§ **Task directions**: Look through the data below. Collect every line where the word "شركة" occurs.
· · ·
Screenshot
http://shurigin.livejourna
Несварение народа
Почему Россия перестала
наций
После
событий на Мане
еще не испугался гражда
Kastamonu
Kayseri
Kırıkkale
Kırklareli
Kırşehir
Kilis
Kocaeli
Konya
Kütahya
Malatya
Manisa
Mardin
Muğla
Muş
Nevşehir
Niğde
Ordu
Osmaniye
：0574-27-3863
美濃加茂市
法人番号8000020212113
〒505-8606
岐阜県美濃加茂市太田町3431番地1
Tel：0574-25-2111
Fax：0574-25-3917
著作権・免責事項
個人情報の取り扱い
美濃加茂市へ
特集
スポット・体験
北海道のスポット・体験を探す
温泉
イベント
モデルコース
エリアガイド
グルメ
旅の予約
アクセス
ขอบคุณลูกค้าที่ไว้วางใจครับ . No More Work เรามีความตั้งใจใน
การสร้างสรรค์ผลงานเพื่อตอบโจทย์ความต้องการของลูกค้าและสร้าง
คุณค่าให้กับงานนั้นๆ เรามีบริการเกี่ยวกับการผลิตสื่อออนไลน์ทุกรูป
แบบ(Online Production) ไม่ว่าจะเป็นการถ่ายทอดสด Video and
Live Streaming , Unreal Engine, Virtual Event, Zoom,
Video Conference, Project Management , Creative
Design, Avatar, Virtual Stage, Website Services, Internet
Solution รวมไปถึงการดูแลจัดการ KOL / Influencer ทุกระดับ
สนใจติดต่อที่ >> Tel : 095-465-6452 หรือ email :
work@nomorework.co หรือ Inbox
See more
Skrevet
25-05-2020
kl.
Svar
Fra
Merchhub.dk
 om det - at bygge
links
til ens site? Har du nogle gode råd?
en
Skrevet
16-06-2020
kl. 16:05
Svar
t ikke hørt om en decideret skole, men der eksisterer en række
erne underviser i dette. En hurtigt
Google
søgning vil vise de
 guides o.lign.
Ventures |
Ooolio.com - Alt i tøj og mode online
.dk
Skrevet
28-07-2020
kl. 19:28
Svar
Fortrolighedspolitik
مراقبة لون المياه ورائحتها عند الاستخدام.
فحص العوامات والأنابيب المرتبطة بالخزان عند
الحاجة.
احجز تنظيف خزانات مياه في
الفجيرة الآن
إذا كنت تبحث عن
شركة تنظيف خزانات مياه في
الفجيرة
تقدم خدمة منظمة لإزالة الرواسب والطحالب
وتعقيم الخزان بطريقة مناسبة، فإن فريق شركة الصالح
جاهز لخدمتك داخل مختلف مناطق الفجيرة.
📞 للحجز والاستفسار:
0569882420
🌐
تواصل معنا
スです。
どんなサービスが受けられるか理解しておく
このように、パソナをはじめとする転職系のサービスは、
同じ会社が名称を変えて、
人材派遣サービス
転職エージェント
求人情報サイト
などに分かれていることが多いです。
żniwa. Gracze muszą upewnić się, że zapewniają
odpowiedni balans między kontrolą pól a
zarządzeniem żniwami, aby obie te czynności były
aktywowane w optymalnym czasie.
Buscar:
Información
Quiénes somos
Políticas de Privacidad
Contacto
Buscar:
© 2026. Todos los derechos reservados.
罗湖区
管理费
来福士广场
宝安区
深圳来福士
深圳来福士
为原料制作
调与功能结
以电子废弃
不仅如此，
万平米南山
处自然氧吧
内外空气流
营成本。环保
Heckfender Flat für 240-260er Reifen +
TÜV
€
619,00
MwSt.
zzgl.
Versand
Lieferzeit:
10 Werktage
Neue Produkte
· · ·
§ **Result for this exercise**:
شركة تنظيف خزانات مياه في
وتعقيم الخزان بطريقة مناسبة، فإن فريق شركة الصالح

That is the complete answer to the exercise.